'''

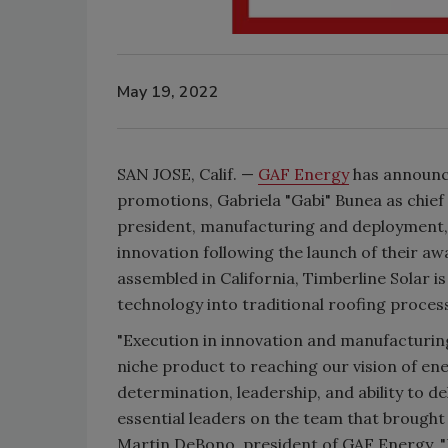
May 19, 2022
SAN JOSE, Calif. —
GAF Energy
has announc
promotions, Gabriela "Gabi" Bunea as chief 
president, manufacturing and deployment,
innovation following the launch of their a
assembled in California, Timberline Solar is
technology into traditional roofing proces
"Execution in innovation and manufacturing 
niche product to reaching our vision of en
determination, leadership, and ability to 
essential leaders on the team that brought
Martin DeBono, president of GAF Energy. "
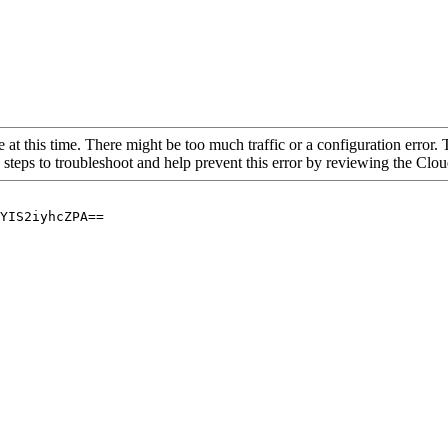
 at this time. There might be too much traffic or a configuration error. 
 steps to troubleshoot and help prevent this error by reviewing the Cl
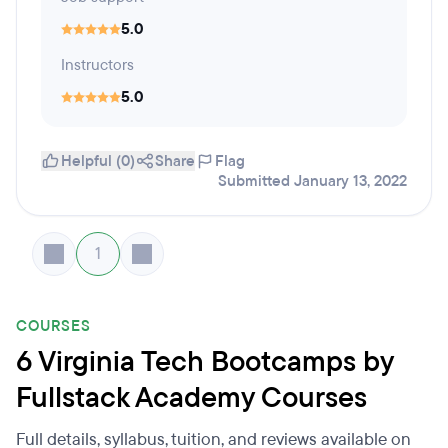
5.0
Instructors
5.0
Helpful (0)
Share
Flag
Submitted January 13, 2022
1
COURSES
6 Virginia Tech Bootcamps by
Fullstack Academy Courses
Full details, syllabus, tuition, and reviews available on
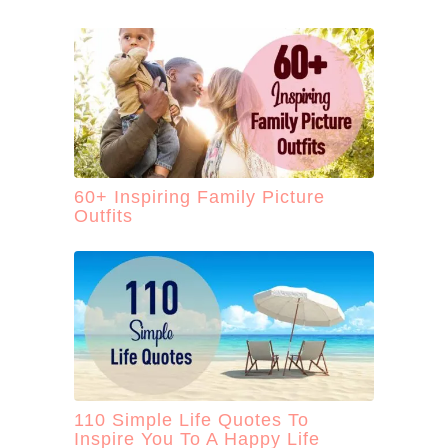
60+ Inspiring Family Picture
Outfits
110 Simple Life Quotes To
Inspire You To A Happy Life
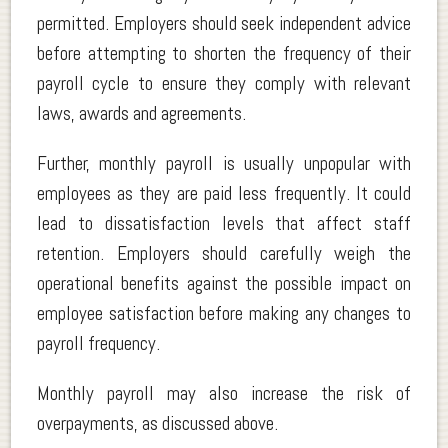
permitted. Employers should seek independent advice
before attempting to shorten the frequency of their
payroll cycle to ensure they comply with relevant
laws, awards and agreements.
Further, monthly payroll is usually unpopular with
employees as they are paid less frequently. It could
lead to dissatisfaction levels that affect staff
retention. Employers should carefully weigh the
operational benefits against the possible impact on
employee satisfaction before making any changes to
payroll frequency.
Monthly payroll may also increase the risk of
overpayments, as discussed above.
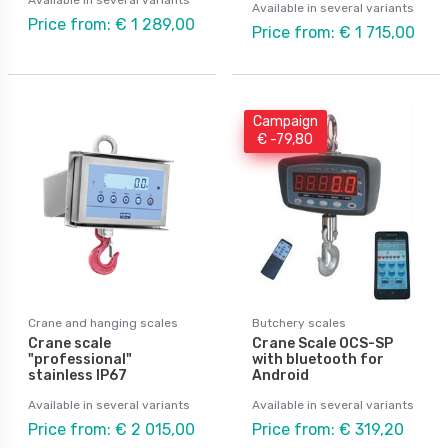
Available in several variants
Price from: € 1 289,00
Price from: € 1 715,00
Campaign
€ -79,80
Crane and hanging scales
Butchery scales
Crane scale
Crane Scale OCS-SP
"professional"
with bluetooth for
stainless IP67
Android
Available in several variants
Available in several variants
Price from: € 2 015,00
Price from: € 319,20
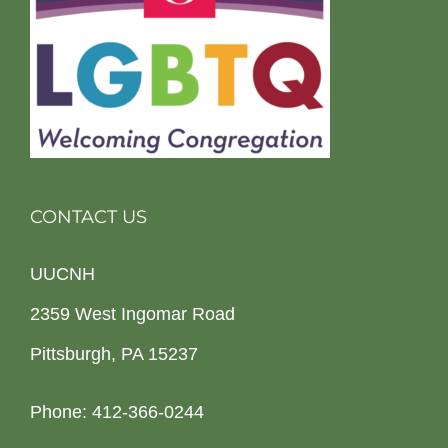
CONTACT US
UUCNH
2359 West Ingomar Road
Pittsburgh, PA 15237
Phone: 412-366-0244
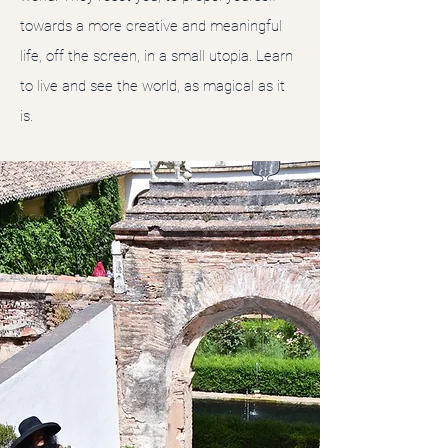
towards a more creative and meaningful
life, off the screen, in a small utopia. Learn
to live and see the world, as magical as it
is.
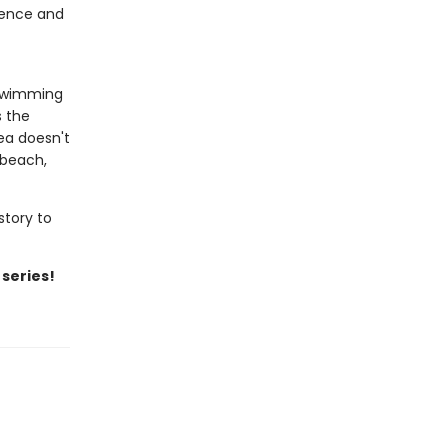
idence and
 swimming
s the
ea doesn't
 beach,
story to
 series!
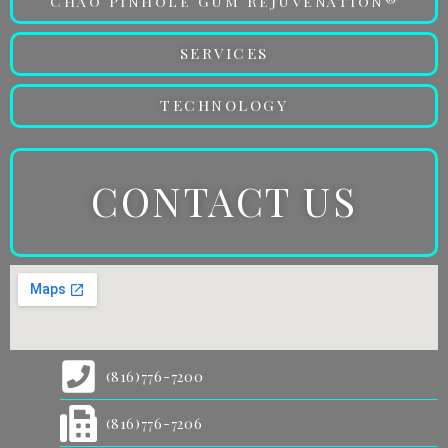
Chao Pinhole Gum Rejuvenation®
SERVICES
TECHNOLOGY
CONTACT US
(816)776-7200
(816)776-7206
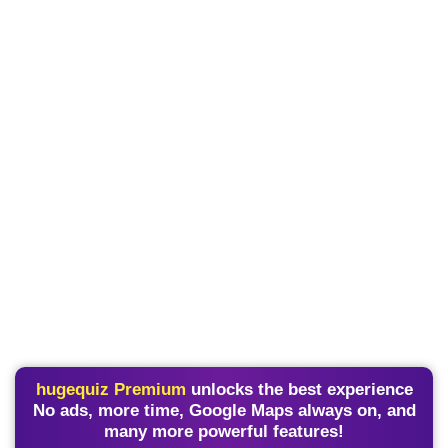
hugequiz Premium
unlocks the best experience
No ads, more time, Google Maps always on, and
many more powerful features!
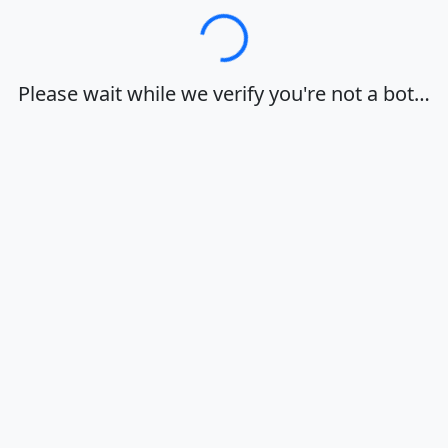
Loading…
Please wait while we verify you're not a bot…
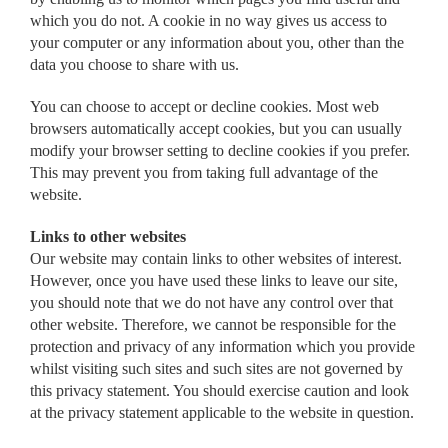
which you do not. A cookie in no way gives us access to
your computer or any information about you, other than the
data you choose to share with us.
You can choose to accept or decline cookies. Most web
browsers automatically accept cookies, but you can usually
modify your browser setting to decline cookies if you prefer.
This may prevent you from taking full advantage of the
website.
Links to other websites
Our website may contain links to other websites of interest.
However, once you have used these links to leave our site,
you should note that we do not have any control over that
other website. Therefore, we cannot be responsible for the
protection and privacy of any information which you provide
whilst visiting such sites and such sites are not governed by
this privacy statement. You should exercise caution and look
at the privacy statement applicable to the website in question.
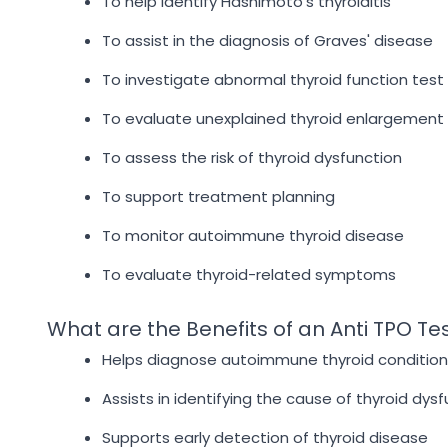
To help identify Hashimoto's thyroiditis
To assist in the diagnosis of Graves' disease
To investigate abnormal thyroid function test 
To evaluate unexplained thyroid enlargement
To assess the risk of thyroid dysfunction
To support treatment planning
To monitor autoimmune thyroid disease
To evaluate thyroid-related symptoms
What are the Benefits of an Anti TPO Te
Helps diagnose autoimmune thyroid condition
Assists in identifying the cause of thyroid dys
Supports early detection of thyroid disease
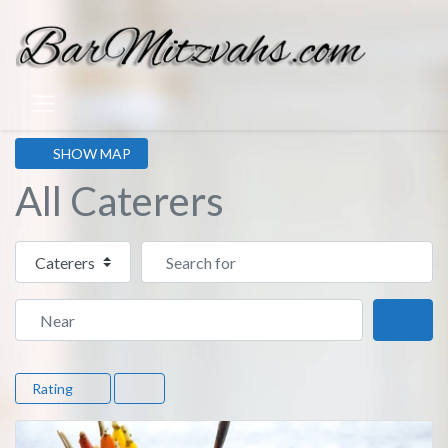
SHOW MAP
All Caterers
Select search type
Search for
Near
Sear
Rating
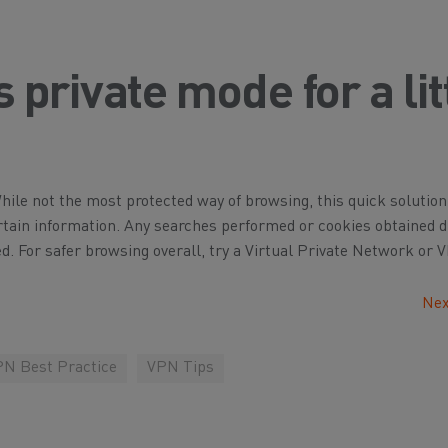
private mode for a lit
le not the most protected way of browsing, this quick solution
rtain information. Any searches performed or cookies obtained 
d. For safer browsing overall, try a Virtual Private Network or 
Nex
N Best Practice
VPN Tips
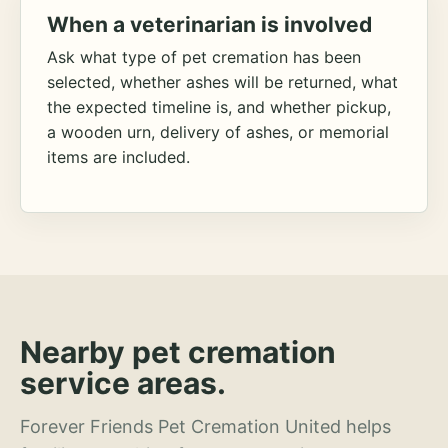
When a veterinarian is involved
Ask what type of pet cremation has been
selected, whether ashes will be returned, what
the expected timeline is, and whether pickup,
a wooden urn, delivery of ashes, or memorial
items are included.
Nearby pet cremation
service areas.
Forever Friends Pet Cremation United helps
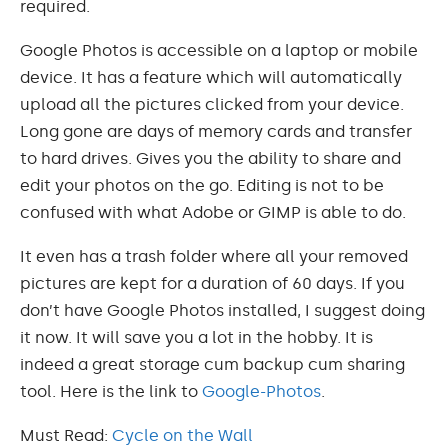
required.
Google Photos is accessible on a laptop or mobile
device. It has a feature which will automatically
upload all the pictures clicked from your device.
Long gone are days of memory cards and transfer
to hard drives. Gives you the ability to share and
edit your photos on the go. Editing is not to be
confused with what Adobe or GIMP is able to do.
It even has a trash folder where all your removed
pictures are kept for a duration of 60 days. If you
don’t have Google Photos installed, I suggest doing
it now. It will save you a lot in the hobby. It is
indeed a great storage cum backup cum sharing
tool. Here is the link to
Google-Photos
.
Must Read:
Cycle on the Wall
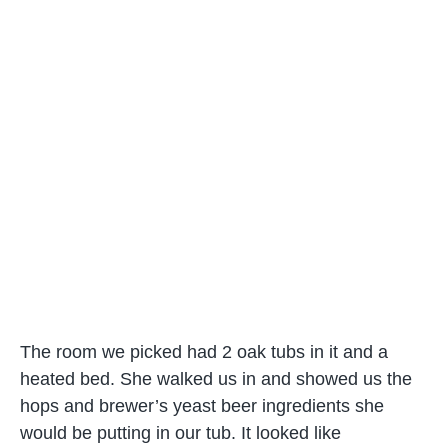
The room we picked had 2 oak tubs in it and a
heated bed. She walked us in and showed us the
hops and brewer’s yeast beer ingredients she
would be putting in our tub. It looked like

'''

**Description of the task:** Return the entries unchanged, save for the pictures, which do not belong in the copy.

**Exercise output:**
May 19, 2022
SAN JOSE, Calif. —
GAF Energy
has announc
promotions, Gabriela "Gabi" Bunea as chief 
president, manufacturing and deployment,
innovation following the launch of their a
assembled in California, Timberline Solar is
technology into traditional roofing proces
"Execution in innovation and manufacturing 
niche product to reaching our vision of en
determination, leadership, and ability to 
essential leaders on the team that brought
Martin DeBono, president of GAF Energy. "
 at this time. There might be too much traffic or a configuration error. 
 steps to troubleshoot and help prevent this error by reviewing the Cl
5.0
Instructors
5.0
Helpful (0)
Share
Flag
Submitted January 13, 2022
1
COURSES
6 Virginia Tech Bootcamps by
Fullstack Academy Courses
Full details, syllabus, tuition, and reviews available on
60+ Inspiring Family Picture
Outfits
110 Simple Life Quotes To
Inspire You To A Happy Life
permitted. Employers should seek independent advice
before attempting to shorten the frequency of their
payroll cycle to ensure they comply with relevant
laws, awards and agreements.
Further, monthly payroll is usually unpopular with
employees as they are paid less frequently. It could
lead to dissatisfaction levels that affect staff
retention. Employers should carefully weigh the
operational benefits against the possible impact on
employee satisfaction before making any changes to
payroll frequency.
Monthly payroll may also increase the risk of
overpayments, as discussed above.
Available in several variants
Price from: € 1 289,00
Price from: € 1 715,00
Campaign
€ -79,80
Crane and hanging scales
Butchery scales
Crane scale
Crane Scale OCS-SP
"professional"
with bluetooth for
stainless IP67
Android
Available in several variants
Available in several variants
Price from: € 2 015,00
Price from: € 319,20
CONTACT US
UUCNH
2359 West Ingomar Road
Pittsburgh, PA 15237
Phone: 412-366-0244
towards a more creative and meaningful
life, off the screen, in a small utopia. Learn
to live and see the world, as magical as it
is.
idence and
 swimming
s the
ea doesn't
 beach,
story to
 series!
Chao Pinhole Gum Rejuvenation®
SERVICES
TECHNOLOGY
CONTACT US
(816)776-7200
(816)776-7206
hugequiz Premium
unlocks the best experience
No ads, more time, Google Maps always on, and
many more powerful features!
Loading…
Please wait while we verify you're not a bot…
which you do not. A cookie in no way gives us access to
your computer or any information about you, other than the
data you choose to share with us.
You can choose to accept or decline cookies. Most web
browsers automatically accept cookies, but you can usually
modify your browser setting to decline cookies if you prefer.
This may prevent you from taking full advantage of the
website.
Links to other websites
Our website may contain links to other websites of interest.
However, once you have used these links to leave our site,
you should note that we do not have any control over that
other website. Therefore, we cannot be responsible for the
protection and privacy of any information which you provide
whilst visiting such sites and such sites are not governed by
this privacy statement. You should exercise caution and look
at the privacy statement applicable to the website in question.
To help identify Hashimoto's thyroiditis
To assist in the diagnosis of Graves' disease
To investigate abnormal thyroid function test 
To evaluate unexplained thyroid enlargement
To assess the risk of thyroid dysfunction
To support treatment planning
To monitor autoimmune thyroid disease
To evaluate thyroid-related symptoms
What are the Benefits of an Anti TPO Te
Helps diagnose autoimmune thyroid condition
Assists in identifying the cause of thyroid dys
Supports early detection of thyroid disease
SHOW MAP
All Caterers
Select search type
Search for
Near
Sear
Rating
private mode for a lit
le not the most protected way of browsing, this quick solution
rtain information. Any searches performed or cookies obtained 
d. For safer browsing overall, try a Virtual Private Network or 
Nex
N Best Practice
VPN Tips
When a veterinarian is involved
Ask what type of pet cremation has been
selected, whether ashes will be returned, what
the expected timeline is, and whether pickup,
a wooden urn, delivery of ashes, or memorial
items are included.
Nearby pet cremation
service areas.
Forever Friends Pet Cremation United helps
required.
Google Photos is accessible on a laptop or mobile
device. It has a feature which will automatically
upload all the pictures clicked from your device.
Long gone are days of memory cards and transfer
to hard drives. Gives you the ability to share and
edit your photos on the go. Editing is not to be
confused with what Adobe or GIMP is able to do.
It even has a trash folder where all your removed
pictures are kept for a duration of 60 days. If you
don’t have Google Photos installed, I suggest doing
it now. It will save you a lot in the hobby. It is
indeed a great storage cum backup cum sharing
tool. Here is the link to
Google-Photos
.
Must Read:
Cycle on the Wall
The room we picked had 2 oak tubs in it and a
heated bed. She walked us in and showed us the
hops and brewer’s yeast beer ingredients she
would be putting in our tub. It looked like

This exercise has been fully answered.